The expected output is the full data, repeated exactly, without pictures.
--- --- ---
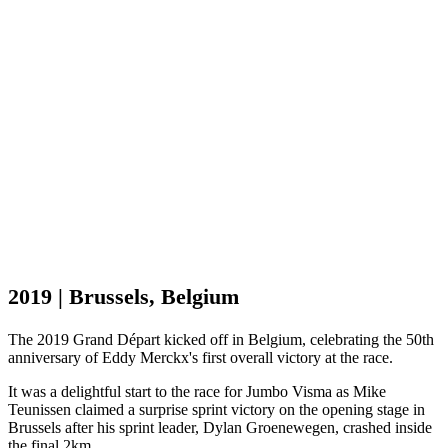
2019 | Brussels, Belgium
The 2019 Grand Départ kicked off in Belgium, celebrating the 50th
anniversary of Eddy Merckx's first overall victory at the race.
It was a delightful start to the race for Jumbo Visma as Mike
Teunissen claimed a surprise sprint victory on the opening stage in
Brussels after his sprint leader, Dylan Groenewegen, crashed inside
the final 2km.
--- --- ---
Answer to this exercise:
2019 | Brussels, Belgium
The 2019 Grand Départ kicked off in Belgium, celebrating the 50th
anniversary of Eddy Merckx's first overall victory at the race.
It was a delightful start to the race for Jumbo Visma as Mike
Teunissen claimed a surprise sprint victory on the opening stage in
Brussels after his sprint leader, Dylan Groenewegen, crashed inside
the final 2km.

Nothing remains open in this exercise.